EXERCISE.
Among the records below, find the line that has "Montag, 10."; from there, give the lines again exactly, and stop after the line that has "Foren-Übersicht".

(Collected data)
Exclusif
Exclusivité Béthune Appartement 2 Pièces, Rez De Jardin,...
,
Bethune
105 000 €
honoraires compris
---
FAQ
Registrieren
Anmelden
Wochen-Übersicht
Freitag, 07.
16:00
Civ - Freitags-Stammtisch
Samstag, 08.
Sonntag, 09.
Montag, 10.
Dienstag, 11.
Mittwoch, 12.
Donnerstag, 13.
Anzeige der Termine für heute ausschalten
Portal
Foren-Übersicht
---
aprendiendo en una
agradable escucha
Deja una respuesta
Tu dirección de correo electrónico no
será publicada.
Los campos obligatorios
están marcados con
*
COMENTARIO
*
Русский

SOLUTION.
Montag, 10.
Dienstag, 11.
Mittwoch, 12.
Donnerstag, 13.
Anzeige der Termine für heute ausschalten
Portal
Foren-Übersicht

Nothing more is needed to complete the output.